To that end – and to ensure that Belton doesn’t miss a single trick – she’s never found without her trusty sketchbook to hand, whilst her equally employable camera is also to reach. Other inspiration or motivation to paint comes from the fact that Belton’s grandfather was always drawing pictures as a way of keeping a young Belton entertained, while her uncle is also said to be an artist. Both have inspired Belton to paint to differing degrees. Unlike many fellow leading contemporary artists, Belton doesn’t reel off an exhaustive list of artists dead or alive who’ve influenced her work, instead preferring to hint that many have given her the ideal insight simply by her being exposed to/familiar with their work during her formative years.
Going back, if we may, to Belton’s capture and catalyst of an artistic idea out in the field as such, and she tells of snapping anything and everything around her or that crosses her path whilst out and about that may or may not come in useful.
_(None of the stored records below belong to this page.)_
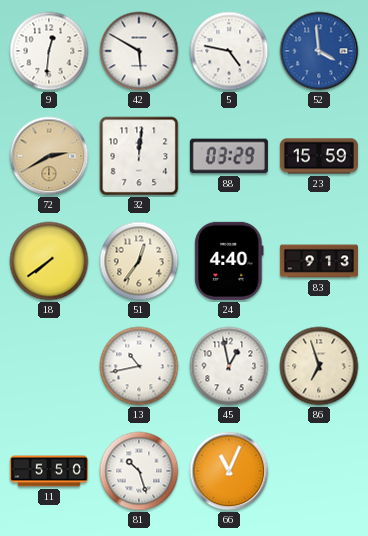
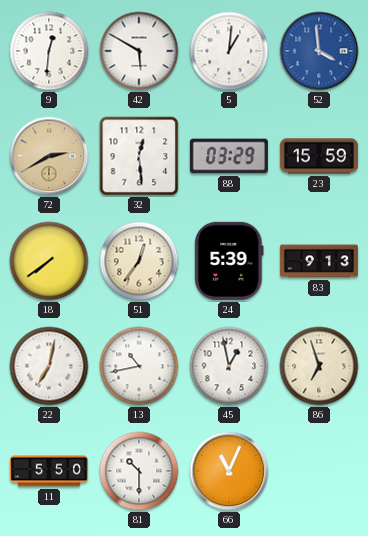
5: 4:47 -> 1:01
32: 12:01 -> 12:29
24: 4:40 -> 5:39
22: none -> 7:02
81: 10:27 -> 10:30
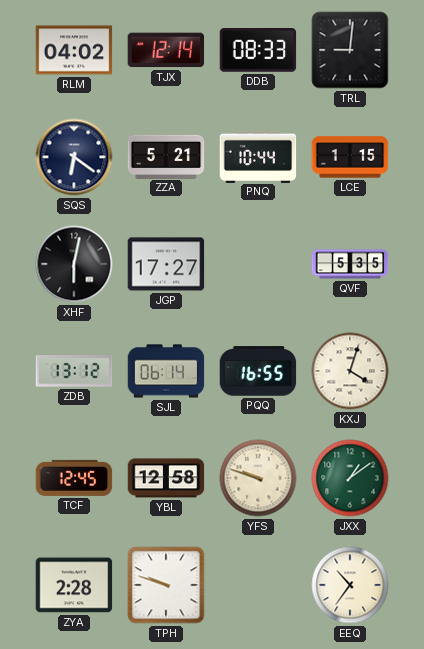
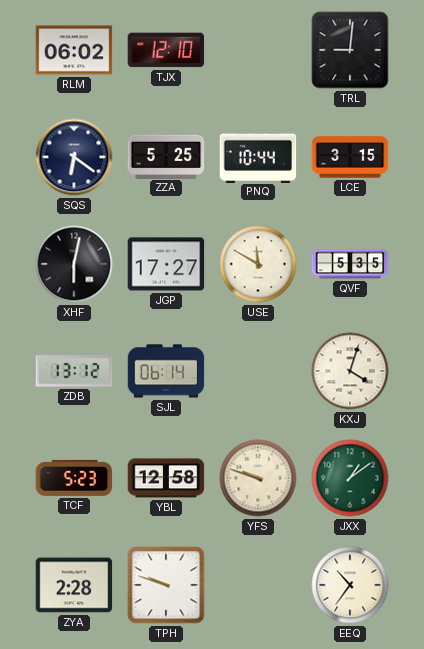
RLM: 04:02 -> 06:02
TJX: 12:14 -> 12:10
DDB: 08:33 -> none
ZZA: 5:21 -> 5:25
LCE: 1:15 -> 3:15
USE: none -> 11:50
PQQ: 16:55 -> none
TCF: 12:45 -> 5:23
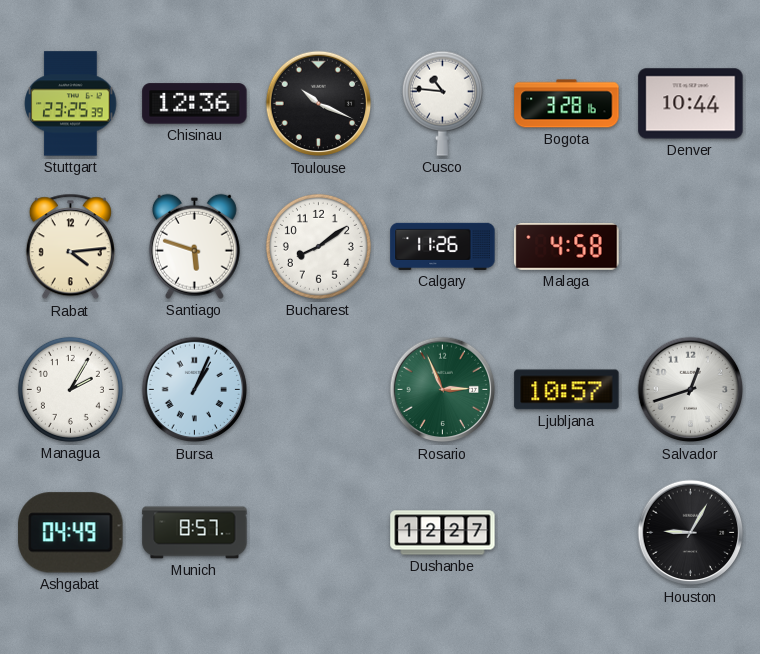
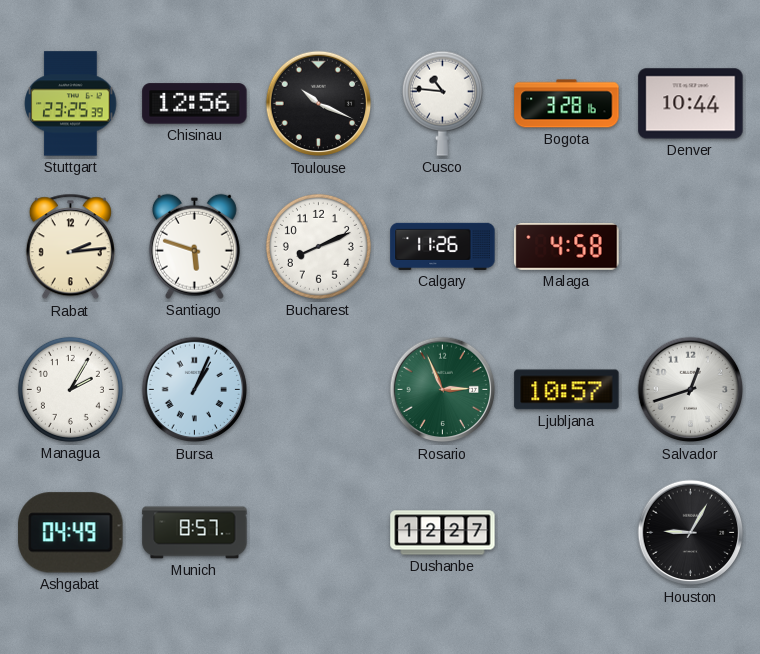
Chisinau: 12:36 -> 12:56
Rabat: 4:14 -> 2:14
Bucharest: 8:09 -> 8:11
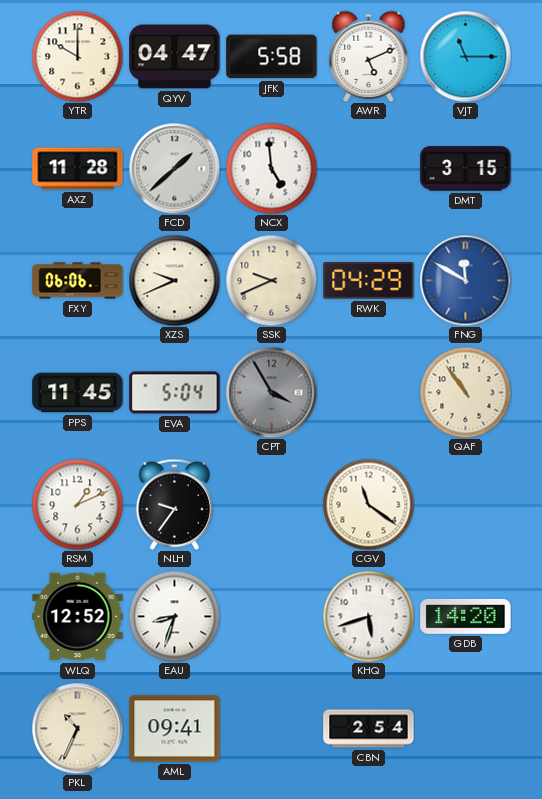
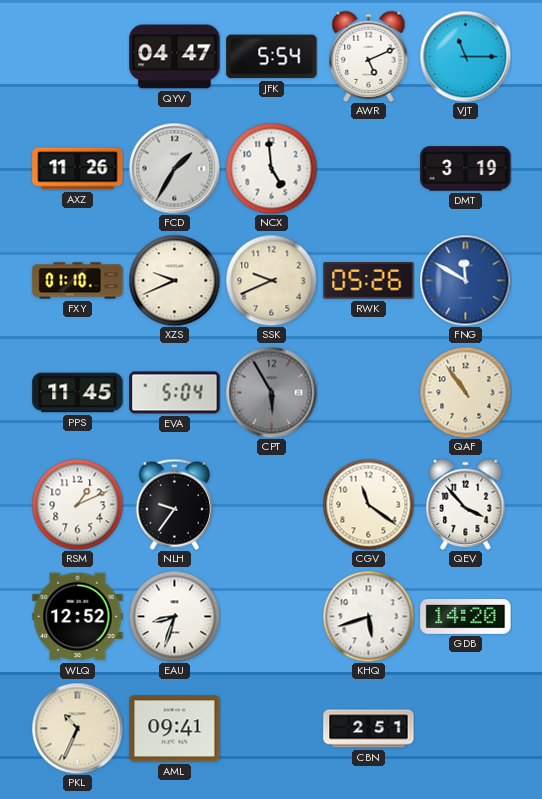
YTR: 10:00 -> none
JFK: 5:58 -> 5:54
AXZ: 11:28 -> 11:26
FCD: 1:38 -> 1:35
DMT: 3:15 -> 3:19
FXY: 06:06 -> 01:10
RWK: 04:29 -> 05:26
CPT: 3:55 -> 5:55
QEV: none -> 3:53
CBN: 2:54 -> 2:51
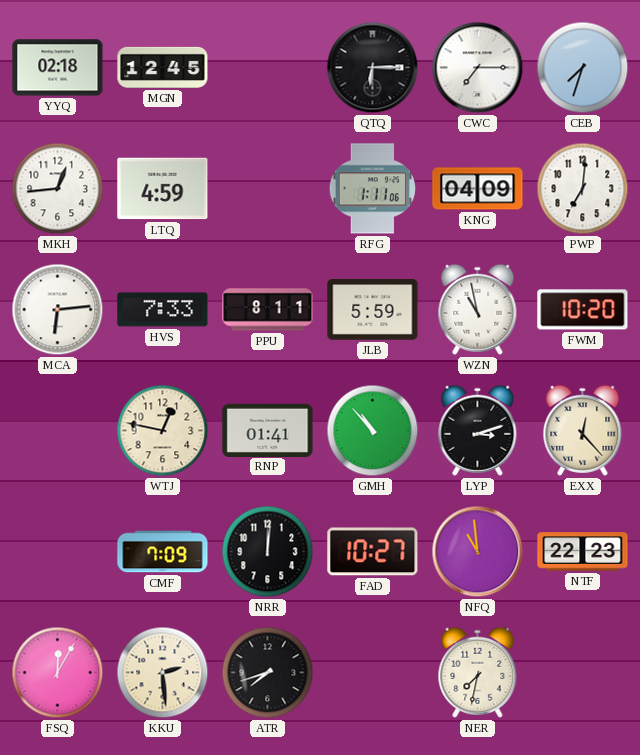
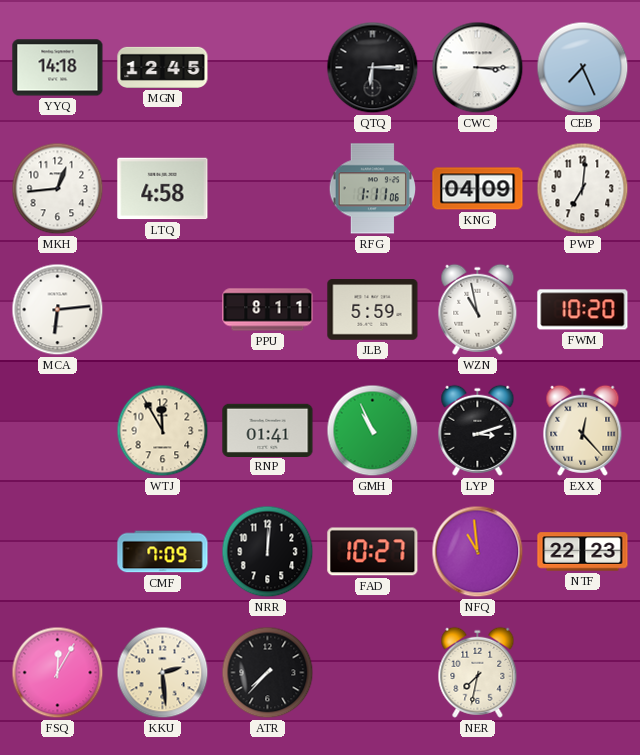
YYQ: 02:18 -> 14:18
CWC: 7:15 -> 3:15
CEB: 7:33 -> 7:26
LTQ: 4:59 -> 4:58
HVS: 7:33 -> none
WTJ: 12:47 -> 11:55
GMH: 10:53 -> 10:56
ATR: 7:42 -> 7:37
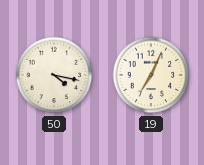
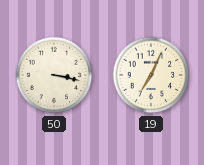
50: 4:17 -> 3:17
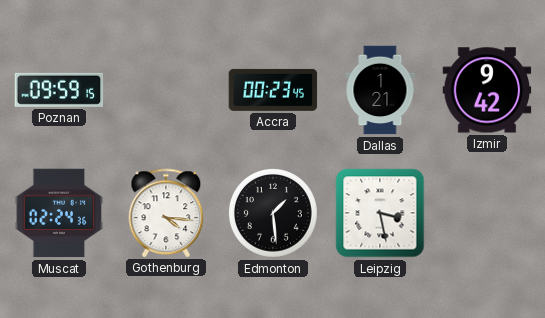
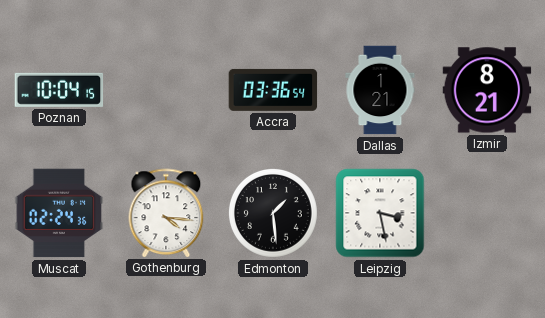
Poznan: 09:59 -> 10:04
Accra: 00:23 -> 03:36
Izmir: 9:42 -> 8:21
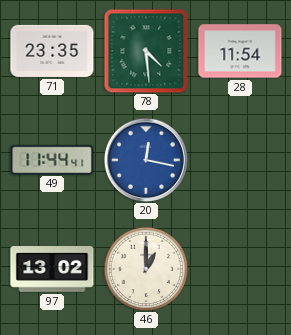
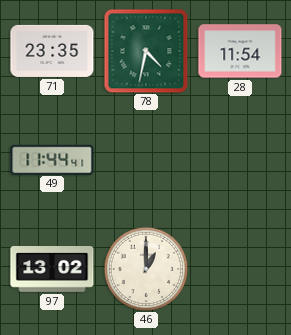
78: 4:29 -> 4:32
20: 12:17 -> none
As long as they’re filed away, Belton knows she can draw on much and more at a later date. And with regard to her sketches, Belton commits her rudimentary scribbles and doodles to paper as they often give her what she refers to as ‘the angle’, or rather, the starting point for a future piece. Belton champions inks and handmade papers on the basis that as versatile materials thy offer her infinite scope; excitedly speaking of the fantastic texture of papers available these days and the unique manner in which inks interact and bleed with one another and on introduction to her preferred material surface area. Most recently Belton has begun exploring and experimenting with acrylics too, again mixing and matching until she’s happy with her creative lot.
Belton didn’t come to fine art directly, as despite graduating from Winchester School of Art in 1991 she actually went into the fashion and textile design industry, the subject in which she majored in at college. Or to be more exacting and factually accurate, Belton became a milliner. In next to no time Belton was wowing private buyers and leading agencies with her quality of work, rate and ethics and rapidly built an enviable client base. As of 1997 Belton arrived at the decision to multi-task her obviously creative bents, choosing to specialise in and divide her time between fine art painting and interiors; and effectively turning her back on her hat-making. To her advantage Belton could plunder her already impressive customer base thanks to her previous six years of networking, and albeit in a different guise, Belton’s passion and inherent gift for pattern, texture, form and colour understanding and appreciation was quickly and duly noted as she pursued new markets and design-based frontiers. The highly textured handmade papers that we paid mention to above were soon finding themselves home to Belton’s new subject matter; Cats, dogs, handbags, shoes, furniture... just about anything that is found around the house has been turned into something memorable by her witty and observant hand. And the colourations were equally as explosive. Which is where we discover Belton today, as a bona fide full-time professional artist who above anything else is thrilled to simply be able to put a smile on someone else’s face through her own brand of contemporary art. And we’ll all drink to that.